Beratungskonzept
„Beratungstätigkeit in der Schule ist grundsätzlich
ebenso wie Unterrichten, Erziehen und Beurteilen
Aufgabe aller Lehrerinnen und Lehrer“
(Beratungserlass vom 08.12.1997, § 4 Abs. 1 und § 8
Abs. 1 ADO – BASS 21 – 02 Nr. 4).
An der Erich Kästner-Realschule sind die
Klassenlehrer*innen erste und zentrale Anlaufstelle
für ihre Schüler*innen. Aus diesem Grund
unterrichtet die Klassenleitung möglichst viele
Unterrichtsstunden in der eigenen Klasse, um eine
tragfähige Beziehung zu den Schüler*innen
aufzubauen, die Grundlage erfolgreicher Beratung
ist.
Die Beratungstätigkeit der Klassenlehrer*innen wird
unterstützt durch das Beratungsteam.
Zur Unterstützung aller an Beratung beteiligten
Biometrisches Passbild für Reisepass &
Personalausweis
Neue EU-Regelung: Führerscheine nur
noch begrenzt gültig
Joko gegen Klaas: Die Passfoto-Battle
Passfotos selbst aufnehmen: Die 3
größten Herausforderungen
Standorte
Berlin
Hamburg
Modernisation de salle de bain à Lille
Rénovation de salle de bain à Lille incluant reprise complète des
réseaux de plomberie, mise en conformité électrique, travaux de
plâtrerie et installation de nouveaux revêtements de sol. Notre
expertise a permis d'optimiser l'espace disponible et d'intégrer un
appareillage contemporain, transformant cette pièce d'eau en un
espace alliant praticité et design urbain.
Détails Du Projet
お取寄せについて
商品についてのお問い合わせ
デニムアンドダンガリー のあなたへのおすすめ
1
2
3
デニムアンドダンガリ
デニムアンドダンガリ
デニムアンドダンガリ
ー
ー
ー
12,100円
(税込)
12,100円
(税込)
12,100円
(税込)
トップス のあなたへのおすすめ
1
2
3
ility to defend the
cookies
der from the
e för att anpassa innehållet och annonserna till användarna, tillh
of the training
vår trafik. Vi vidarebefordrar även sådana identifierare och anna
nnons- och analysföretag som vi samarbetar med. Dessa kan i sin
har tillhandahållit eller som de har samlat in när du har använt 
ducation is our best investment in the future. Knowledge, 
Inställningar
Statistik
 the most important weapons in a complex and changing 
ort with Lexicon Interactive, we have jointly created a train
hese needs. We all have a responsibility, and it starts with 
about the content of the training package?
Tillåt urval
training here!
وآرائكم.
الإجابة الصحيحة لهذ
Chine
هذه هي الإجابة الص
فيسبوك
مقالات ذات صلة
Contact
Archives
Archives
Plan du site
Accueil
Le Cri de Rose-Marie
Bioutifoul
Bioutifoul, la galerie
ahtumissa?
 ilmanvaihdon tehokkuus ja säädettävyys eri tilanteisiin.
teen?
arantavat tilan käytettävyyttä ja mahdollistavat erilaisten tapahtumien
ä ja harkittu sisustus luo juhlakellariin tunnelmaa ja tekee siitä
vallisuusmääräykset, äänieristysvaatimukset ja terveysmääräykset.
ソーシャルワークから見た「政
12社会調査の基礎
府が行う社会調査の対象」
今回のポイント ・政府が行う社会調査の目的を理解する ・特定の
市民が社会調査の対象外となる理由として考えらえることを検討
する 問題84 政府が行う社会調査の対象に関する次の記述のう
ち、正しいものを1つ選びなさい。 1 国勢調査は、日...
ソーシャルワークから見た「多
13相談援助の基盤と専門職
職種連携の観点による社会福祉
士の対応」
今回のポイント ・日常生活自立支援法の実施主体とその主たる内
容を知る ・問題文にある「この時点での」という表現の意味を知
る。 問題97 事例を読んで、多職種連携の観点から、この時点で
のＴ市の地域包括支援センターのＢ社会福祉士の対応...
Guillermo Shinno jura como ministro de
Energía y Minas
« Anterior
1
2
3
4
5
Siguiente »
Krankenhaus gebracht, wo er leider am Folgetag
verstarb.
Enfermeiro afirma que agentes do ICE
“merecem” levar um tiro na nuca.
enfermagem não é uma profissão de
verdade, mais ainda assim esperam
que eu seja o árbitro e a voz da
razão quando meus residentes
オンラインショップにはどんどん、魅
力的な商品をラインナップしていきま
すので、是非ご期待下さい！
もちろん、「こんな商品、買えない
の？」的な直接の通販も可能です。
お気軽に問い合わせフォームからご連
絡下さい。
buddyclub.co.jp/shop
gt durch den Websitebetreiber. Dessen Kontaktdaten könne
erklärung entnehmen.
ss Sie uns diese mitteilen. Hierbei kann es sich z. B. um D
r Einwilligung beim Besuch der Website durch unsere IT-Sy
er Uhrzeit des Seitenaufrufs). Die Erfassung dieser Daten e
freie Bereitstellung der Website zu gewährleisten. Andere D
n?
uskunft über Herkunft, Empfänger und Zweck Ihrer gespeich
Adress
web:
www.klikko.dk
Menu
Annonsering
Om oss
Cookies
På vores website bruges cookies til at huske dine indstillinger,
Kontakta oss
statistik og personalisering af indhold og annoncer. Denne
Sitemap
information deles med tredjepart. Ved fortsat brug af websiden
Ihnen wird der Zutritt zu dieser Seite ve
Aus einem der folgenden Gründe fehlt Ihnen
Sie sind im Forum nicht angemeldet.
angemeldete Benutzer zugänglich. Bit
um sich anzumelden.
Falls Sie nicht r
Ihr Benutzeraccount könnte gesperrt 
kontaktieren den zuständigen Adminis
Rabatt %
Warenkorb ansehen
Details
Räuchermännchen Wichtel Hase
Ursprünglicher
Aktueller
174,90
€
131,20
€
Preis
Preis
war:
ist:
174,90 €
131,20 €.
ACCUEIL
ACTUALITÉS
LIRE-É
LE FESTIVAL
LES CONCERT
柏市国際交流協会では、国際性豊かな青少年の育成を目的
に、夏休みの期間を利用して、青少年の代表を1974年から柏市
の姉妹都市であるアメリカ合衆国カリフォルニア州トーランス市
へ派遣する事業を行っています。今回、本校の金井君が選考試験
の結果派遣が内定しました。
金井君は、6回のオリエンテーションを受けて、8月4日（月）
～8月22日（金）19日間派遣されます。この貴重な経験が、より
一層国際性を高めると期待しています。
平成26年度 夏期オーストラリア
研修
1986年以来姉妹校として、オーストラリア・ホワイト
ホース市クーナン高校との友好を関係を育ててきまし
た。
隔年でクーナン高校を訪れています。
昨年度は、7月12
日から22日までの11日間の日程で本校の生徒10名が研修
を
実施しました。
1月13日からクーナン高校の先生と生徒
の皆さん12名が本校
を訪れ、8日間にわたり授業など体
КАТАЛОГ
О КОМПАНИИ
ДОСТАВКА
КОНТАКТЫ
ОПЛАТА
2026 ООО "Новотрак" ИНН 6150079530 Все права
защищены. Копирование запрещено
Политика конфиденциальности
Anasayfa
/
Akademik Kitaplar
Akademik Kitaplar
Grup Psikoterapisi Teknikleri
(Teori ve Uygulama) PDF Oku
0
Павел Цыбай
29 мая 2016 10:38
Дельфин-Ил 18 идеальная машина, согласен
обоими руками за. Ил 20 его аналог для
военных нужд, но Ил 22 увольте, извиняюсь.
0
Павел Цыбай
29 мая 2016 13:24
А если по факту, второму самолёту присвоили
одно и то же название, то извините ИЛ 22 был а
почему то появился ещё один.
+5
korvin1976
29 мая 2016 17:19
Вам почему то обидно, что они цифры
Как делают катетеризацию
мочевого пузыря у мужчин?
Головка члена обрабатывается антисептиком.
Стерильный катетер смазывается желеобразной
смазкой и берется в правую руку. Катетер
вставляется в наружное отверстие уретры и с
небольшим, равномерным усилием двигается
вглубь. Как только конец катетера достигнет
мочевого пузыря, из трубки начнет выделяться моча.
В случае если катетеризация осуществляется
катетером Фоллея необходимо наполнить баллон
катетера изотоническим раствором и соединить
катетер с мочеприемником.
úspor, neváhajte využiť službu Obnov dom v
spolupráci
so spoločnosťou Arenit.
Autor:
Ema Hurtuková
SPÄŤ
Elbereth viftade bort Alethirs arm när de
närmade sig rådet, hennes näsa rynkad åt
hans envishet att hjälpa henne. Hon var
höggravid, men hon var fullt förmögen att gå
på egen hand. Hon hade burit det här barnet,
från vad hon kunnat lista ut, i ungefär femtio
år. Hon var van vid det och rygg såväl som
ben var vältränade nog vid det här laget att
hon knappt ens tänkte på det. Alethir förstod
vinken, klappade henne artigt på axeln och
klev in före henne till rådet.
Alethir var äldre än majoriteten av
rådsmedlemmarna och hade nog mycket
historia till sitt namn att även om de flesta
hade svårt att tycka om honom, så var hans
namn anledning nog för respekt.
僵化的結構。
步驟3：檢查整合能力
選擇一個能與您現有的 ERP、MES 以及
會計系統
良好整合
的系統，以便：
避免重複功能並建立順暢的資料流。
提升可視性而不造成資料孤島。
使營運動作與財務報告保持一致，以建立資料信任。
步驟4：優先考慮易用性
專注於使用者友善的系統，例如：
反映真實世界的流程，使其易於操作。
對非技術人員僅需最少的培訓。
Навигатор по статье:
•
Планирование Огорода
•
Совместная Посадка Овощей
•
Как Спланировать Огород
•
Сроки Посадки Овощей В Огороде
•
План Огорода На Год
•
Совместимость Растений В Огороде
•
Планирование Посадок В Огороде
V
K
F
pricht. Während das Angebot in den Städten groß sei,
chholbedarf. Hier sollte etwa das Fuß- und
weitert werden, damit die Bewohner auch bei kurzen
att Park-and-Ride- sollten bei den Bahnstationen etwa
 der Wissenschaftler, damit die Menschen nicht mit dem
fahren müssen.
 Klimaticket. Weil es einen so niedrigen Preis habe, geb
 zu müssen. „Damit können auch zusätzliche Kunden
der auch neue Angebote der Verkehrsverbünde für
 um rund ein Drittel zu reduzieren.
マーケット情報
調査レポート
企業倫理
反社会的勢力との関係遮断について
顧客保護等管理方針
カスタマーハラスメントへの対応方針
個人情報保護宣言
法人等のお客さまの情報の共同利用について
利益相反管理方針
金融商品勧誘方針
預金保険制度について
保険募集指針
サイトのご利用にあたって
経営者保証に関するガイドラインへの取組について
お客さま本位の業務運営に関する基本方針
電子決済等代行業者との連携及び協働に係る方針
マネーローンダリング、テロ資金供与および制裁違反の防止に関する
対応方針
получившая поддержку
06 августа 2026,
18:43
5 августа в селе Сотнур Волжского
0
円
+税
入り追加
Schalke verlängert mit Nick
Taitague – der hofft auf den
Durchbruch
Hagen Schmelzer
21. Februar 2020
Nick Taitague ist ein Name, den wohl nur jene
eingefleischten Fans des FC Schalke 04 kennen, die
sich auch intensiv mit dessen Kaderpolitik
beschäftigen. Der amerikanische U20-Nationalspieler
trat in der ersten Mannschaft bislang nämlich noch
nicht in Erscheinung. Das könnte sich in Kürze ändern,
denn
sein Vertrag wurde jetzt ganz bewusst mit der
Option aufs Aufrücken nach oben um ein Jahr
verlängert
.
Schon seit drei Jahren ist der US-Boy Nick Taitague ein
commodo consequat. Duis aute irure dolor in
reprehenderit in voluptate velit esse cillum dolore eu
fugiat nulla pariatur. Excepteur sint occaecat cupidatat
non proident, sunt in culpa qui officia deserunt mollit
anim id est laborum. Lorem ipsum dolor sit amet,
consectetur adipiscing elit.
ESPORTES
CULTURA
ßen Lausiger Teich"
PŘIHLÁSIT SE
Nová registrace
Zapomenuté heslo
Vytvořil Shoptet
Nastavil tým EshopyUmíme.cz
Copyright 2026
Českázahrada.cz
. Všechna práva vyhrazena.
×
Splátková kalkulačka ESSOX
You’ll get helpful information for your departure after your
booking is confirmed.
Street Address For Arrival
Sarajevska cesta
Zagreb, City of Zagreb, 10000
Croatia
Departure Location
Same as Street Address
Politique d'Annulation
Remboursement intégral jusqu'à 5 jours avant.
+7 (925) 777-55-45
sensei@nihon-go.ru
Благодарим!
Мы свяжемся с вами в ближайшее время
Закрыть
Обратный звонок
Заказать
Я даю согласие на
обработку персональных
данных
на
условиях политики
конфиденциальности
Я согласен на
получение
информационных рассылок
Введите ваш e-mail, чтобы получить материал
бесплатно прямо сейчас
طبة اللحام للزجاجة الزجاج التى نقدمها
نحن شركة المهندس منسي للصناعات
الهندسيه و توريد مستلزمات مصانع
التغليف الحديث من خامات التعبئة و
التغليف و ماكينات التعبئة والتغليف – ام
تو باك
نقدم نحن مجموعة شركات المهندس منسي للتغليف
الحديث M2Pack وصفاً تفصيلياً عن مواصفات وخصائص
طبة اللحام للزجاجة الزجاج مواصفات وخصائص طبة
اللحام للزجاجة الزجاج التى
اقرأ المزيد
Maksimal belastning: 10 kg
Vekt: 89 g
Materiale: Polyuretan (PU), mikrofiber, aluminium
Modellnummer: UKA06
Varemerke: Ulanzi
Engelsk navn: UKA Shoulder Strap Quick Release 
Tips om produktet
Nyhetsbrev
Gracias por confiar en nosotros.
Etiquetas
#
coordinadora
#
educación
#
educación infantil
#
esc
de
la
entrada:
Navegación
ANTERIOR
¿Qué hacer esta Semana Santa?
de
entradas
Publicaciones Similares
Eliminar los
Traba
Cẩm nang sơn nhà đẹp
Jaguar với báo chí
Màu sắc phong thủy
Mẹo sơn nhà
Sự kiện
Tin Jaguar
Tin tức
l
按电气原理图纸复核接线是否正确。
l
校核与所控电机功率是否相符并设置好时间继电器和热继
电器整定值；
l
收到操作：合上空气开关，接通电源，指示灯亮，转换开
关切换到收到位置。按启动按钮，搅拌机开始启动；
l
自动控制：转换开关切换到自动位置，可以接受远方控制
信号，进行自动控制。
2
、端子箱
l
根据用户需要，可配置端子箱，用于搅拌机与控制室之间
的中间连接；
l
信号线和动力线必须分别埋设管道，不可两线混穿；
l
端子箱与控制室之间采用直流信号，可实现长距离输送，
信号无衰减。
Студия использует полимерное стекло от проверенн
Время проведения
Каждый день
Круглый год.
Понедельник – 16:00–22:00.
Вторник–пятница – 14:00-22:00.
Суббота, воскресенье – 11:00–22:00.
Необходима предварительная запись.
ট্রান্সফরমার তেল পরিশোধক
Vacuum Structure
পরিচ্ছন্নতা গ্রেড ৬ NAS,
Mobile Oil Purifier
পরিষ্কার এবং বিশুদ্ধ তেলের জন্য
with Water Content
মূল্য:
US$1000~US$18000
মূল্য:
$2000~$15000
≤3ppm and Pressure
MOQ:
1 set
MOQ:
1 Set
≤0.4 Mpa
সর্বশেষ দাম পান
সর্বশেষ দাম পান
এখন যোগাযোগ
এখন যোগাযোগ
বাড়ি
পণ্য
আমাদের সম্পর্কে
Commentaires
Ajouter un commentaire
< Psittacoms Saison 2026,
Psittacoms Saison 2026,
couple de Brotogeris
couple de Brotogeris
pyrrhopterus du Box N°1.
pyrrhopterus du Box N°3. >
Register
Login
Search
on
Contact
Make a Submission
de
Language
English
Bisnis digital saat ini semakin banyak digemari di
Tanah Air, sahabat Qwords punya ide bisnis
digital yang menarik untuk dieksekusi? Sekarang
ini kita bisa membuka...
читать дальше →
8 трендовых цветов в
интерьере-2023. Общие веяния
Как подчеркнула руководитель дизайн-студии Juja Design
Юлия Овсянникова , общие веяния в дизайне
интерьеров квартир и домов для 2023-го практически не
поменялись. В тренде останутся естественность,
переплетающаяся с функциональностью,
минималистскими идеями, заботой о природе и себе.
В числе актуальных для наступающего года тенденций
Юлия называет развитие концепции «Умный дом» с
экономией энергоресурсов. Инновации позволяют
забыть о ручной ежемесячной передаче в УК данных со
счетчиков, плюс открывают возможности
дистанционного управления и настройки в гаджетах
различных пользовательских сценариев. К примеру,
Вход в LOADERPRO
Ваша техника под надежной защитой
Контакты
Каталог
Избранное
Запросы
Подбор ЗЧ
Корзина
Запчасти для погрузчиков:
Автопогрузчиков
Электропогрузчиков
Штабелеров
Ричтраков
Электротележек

[Task requirements]
Go through the records from the first line and copy each one exactly, ending after the line that contains "für ihre Schüler*innen. Aus diesem Grund". Give nothing else.

[Response to the exercise]
Beratungskonzept
„Beratungstätigkeit in der Schule ist grundsätzlich
ebenso wie Unterrichten, Erziehen und Beurteilen
Aufgabe aller Lehrerinnen und Lehrer“
(Beratungserlass vom 08.12.1997, § 4 Abs. 1 und § 8
Abs. 1 ADO – BASS 21 – 02 Nr. 4).
An der Erich Kästner-Realschule sind die
Klassenlehrer*innen erste und zentrale Anlaufstelle
für ihre Schüler*innen. Aus diesem Grund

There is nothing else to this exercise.